David told me to take the summer off and revisit in the fall.  If I felt inspired, by all means I should create, but if I didn’t, then I need not punish myself.  He was right, I needed time to step away (and lick my wounds) before I could move on.

Thing is, I had spent most of the fall of 2011 and early part of 2012 in mass-production mode for a licensing agent, producing the kind of generic artwork they wanted.  Things I submitted were always critiqued or sent back (which I totally understand is part of the business) and I felt as though I was being asked to change everything about what and how I created.  They thought I had potential but they weren’t ready to license my current work.  I was expected to crank out hundreds of “vanilla” stuff I couldn’t stand doing.  My style began to change (not for the better) and I began to hate what I was creating.  And how could they like what I was creating when even I didn’t like it?  It was constant pressure, constant pushback, no publicity, no reward.

As you can imagine, my sensitive soul cracked and in May, I made the very difficult decision to part ways with my agent and give up on licensing.  I felt ashamed.  I felt deflated.  And I stopped creating.

Luckily I had enough unpublished material that I needed to keep secret while under contract that I was able to share “newer” stuff on my blog and in my shop, but the reality is that I was rarely creating for about 4-5 months.  I have since repainted over a lot of things I’ve never shared because I just didn’t like the material.  What really bothered me is that I couldn’t remember how to create my girls the “old way” because I was forced to change it to a newer way and I had repressed a lot of my old techniques in order to fit the mold.  When I tried to create, I hated what I was making, so I stopped.

Now I’m not knocking licensing, licensing agents or even the agent I had.  They do incredible things for lots of artists.  But what I’ve mentioned is just the tip of the iceberg, it’s the nature of art licensing and I couldn’t hack it.  I love to create what I love to create (part of why I made the leap to work for myself) and trying to create something I never had and/or couldn’t stand doing and trying to create perfection like a digital artist was killing my spirit (which let’s face it, handmade mixed media is a MESSY art form, no perfect circle/repeating patterns here!).  It’s why I love mixed media – it’s painting outside of the lines, trashing boundaries and forgoing symmetry for imperfect yet unique beauty.
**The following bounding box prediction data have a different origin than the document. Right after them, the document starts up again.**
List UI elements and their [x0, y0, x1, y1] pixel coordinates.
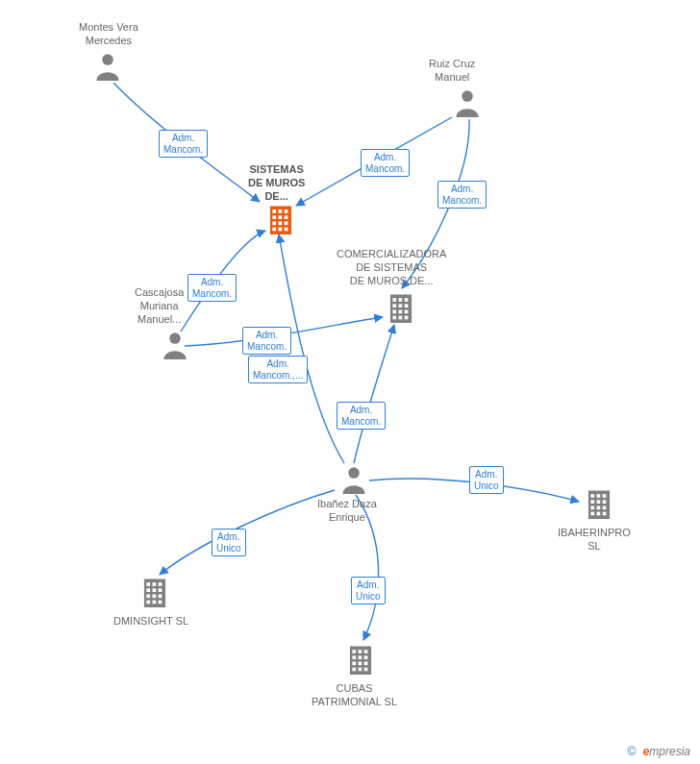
brand-rest: mpresia	[649, 745, 690, 758]
svg-rect-12	[272, 228, 276, 232]
node-montes[interactable]: Montes Vera Mercedes	[79, 21, 138, 48]
svg-point-0	[102, 54, 113, 65]
svg-rect-59	[364, 650, 368, 653]
svg-rect-4	[279, 209, 283, 213]
svg-rect-20	[399, 304, 403, 308]
svg-rect-55	[159, 601, 162, 604]
edge-label[interactable]: Adm. Mancom.	[188, 274, 237, 302]
edge-label[interactable]: Adm. Unico	[469, 466, 504, 494]
svg-rect-10	[279, 221, 283, 225]
svg-rect-31	[590, 494, 594, 498]
svg-point-28	[169, 333, 181, 344]
person-icon[interactable]	[94, 52, 121, 83]
svg-rect-50	[146, 594, 150, 598]
svg-rect-48	[153, 588, 157, 592]
svg-rect-46	[159, 582, 162, 586]
svg-rect-58	[359, 650, 362, 653]
svg-rect-14	[285, 228, 288, 232]
svg-rect-63	[352, 661, 356, 665]
building-icon[interactable]	[387, 292, 415, 325]
building-icon[interactable]	[585, 488, 613, 521]
svg-rect-54	[153, 601, 157, 604]
edge-label[interactable]: Adm. Mancom.,...	[248, 356, 308, 383]
svg-rect-23	[399, 309, 403, 313]
svg-rect-17	[399, 298, 403, 302]
svg-rect-6	[272, 215, 276, 219]
svg-rect-52	[159, 594, 162, 598]
building-icon[interactable]	[140, 577, 169, 609]
person-icon[interactable]	[162, 331, 188, 361]
svg-rect-34	[590, 500, 594, 504]
edge-label[interactable]: Adm. Mancom.	[337, 402, 386, 430]
building-icon[interactable]	[346, 644, 375, 677]
edge-label[interactable]: Adm. Mancom.	[242, 327, 291, 355]
svg-rect-38	[597, 505, 601, 509]
edge-label[interactable]: Adm. Unico	[351, 577, 386, 604]
person-icon[interactable]	[454, 88, 481, 119]
svg-rect-39	[603, 505, 607, 509]
copyright-symbol: ©	[627, 745, 636, 758]
svg-rect-68	[364, 668, 368, 672]
edge-ibanez-dminsight	[160, 490, 335, 575]
svg-rect-44	[146, 582, 150, 586]
svg-rect-37	[590, 505, 594, 509]
node-ibaher[interactable]: IBAHERINPRO SL	[558, 527, 631, 554]
svg-rect-51	[153, 594, 157, 598]
svg-rect-5	[285, 209, 288, 213]
svg-rect-64	[359, 661, 362, 665]
svg-rect-21	[405, 304, 409, 308]
node-comerc[interactable]: COMERCIALIZADORA DE SISTEMAS DE MUROS DE…	[337, 248, 446, 287]
node-label: DMINSIGHT SL	[113, 615, 188, 628]
svg-rect-32	[597, 494, 601, 498]
network-diagram: Montes Vera Mercedes Ruiz Cruz Manuel SI…	[0, 0, 700, 764]
svg-rect-9	[272, 221, 276, 225]
svg-rect-3	[272, 209, 276, 213]
svg-rect-36	[603, 500, 607, 504]
person-icon[interactable]	[340, 465, 367, 496]
svg-rect-61	[359, 655, 362, 659]
svg-rect-62	[364, 655, 368, 659]
node-dminsight[interactable]: DMINSIGHT SL	[113, 615, 188, 628]
svg-rect-7	[279, 215, 283, 219]
svg-rect-53	[146, 601, 150, 604]
svg-rect-66	[352, 668, 356, 672]
svg-rect-40	[590, 512, 594, 516]
node-cubas[interactable]: CUBAS PATRIMONIAL SL	[312, 682, 397, 709]
svg-point-1	[462, 90, 473, 102]
svg-rect-19	[392, 304, 396, 308]
svg-rect-57	[352, 650, 356, 653]
node-label: COMERCIALIZADORA DE SISTEMAS DE MUROS DE…	[337, 248, 446, 287]
svg-rect-25	[392, 316, 396, 320]
edge-label[interactable]: Adm. Mancom.	[159, 130, 208, 158]
node-cascajosa[interactable]: Cascajosa Muriana Manuel...	[135, 286, 184, 326]
node-label: IBAHERINPRO SL	[558, 527, 631, 554]
node-ruiz[interactable]: Ruiz Cruz Manuel	[429, 58, 475, 85]
svg-rect-60	[352, 655, 356, 659]
svg-rect-47	[146, 588, 150, 592]
node-label: Montes Vera Mercedes	[79, 21, 138, 48]
building-focus-icon[interactable]	[266, 204, 295, 236]
svg-rect-41	[597, 512, 601, 516]
node-label: SISTEMAS DE MUROS DE...	[248, 163, 305, 203]
node-ibanez[interactable]: Ibañez Daza Enrique	[317, 498, 377, 525]
svg-rect-65	[364, 661, 368, 665]
svg-rect-27	[405, 316, 409, 320]
node-label: Cascajosa Muriana Manuel...	[135, 286, 184, 326]
svg-rect-35	[597, 500, 601, 504]
node-label: Ibañez Daza Enrique	[317, 498, 377, 525]
svg-rect-22	[392, 309, 396, 313]
edge-label[interactable]: Adm. Mancom.	[438, 181, 487, 209]
edge-label[interactable]: Adm. Unico	[212, 529, 246, 556]
node-sistemas[interactable]: SISTEMAS DE MUROS DE...	[248, 163, 305, 203]
edge-label[interactable]: Adm. Mancom.	[361, 149, 410, 177]
node-label: Ruiz Cruz Manuel	[429, 58, 475, 85]
svg-rect-11	[285, 221, 288, 225]
svg-rect-49	[159, 588, 162, 592]
node-label: CUBAS PATRIMONIAL SL	[312, 682, 397, 709]
svg-rect-13	[279, 228, 283, 232]
svg-rect-33	[603, 494, 607, 498]
svg-rect-67	[359, 668, 362, 672]
svg-rect-16	[392, 298, 396, 302]
svg-rect-42	[603, 512, 607, 516]
svg-rect-26	[399, 316, 403, 320]
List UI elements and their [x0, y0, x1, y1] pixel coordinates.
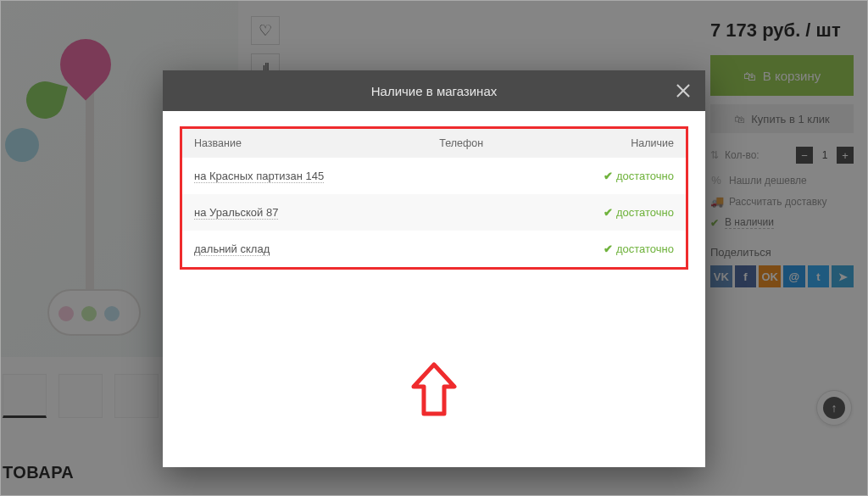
col-name: Название [182, 129, 427, 158]
store-name[interactable]: на Красных партизан 145 [194, 170, 324, 183]
store-availability: ✔достаточно [604, 170, 674, 182]
store-phone [427, 194, 535, 231]
store-name[interactable]: дальний склад [194, 242, 270, 256]
check-icon: ✔ [604, 242, 613, 255]
table-row: на Красных партизан 145 ✔достаточно [182, 158, 686, 194]
col-avail: Наличие [536, 129, 686, 158]
store-availability: ✔достаточно [604, 206, 674, 219]
col-phone: Телефон [427, 129, 535, 158]
availability-modal: Наличие в магазинах Название Телефон Нал… [163, 70, 705, 467]
modal-overlay[interactable]: Наличие в магазинах Название Телефон Нал… [1, 1, 867, 495]
availability-table: Название Телефон Наличие на Красных парт… [182, 129, 686, 267]
store-availability: ✔достаточно [604, 242, 674, 255]
check-icon: ✔ [604, 206, 613, 219]
store-phone [427, 158, 535, 194]
modal-header: Наличие в магазинах [163, 70, 705, 111]
store-name[interactable]: на Уральской 87 [194, 206, 278, 220]
modal-close-button[interactable] [673, 81, 693, 101]
table-row: на Уральской 87 ✔достаточно [182, 194, 686, 231]
annotation-arrow-up-icon [409, 361, 459, 421]
table-row: дальний склад ✔достаточно [182, 231, 686, 267]
table-header-row: Название Телефон Наличие [182, 129, 686, 158]
modal-body: Название Телефон Наличие на Красных парт… [163, 111, 705, 467]
highlight-annotation: Название Телефон Наличие на Красных парт… [180, 126, 688, 270]
modal-title: Наличие в магазинах [371, 84, 498, 98]
check-icon: ✔ [604, 170, 613, 182]
store-phone [427, 231, 535, 267]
It’s also the reason I don’t do commissioned/custom artwork – it’s just too stressful trying to create someone else’s vision and part of the the joy of creating art is creating from the heart.

Now, with no external forces cramping my style and having had a few months to “shake the funk” I find that my ideas, inspiration and my actual work is blossoming in incredible ways.  Though I was creating during the “gray period” I find that the quality of my work and the flow of inspiration is so much better now and I am over the moon with happiness now – conjuring up ideas, sketching, collaging, painting.  It’s like the old days where I can’t be too far away from a journal as the ideas are constantly flowing.  Now my main issue is finding enough time to keep up with all the ideas (and after being dried up for so long, this is a wonderful problem to have!).

Once again I’m not against licensing; I just encourage artists who think they want to jump in to REALLY do their homework, examine if they can work under other’s directions/expectations without feeling like their wings have been clipped (and for collage artists, I can’t stress enough about researching the legal limits/ramifications of using pattered paper, book scraps, vintage photos, etc. which takes on a whole new legal dimension when mass producing; I spent many nights paralyzed with fear over possibly being sued for incorporating the smallest piece of legible text in a piece!).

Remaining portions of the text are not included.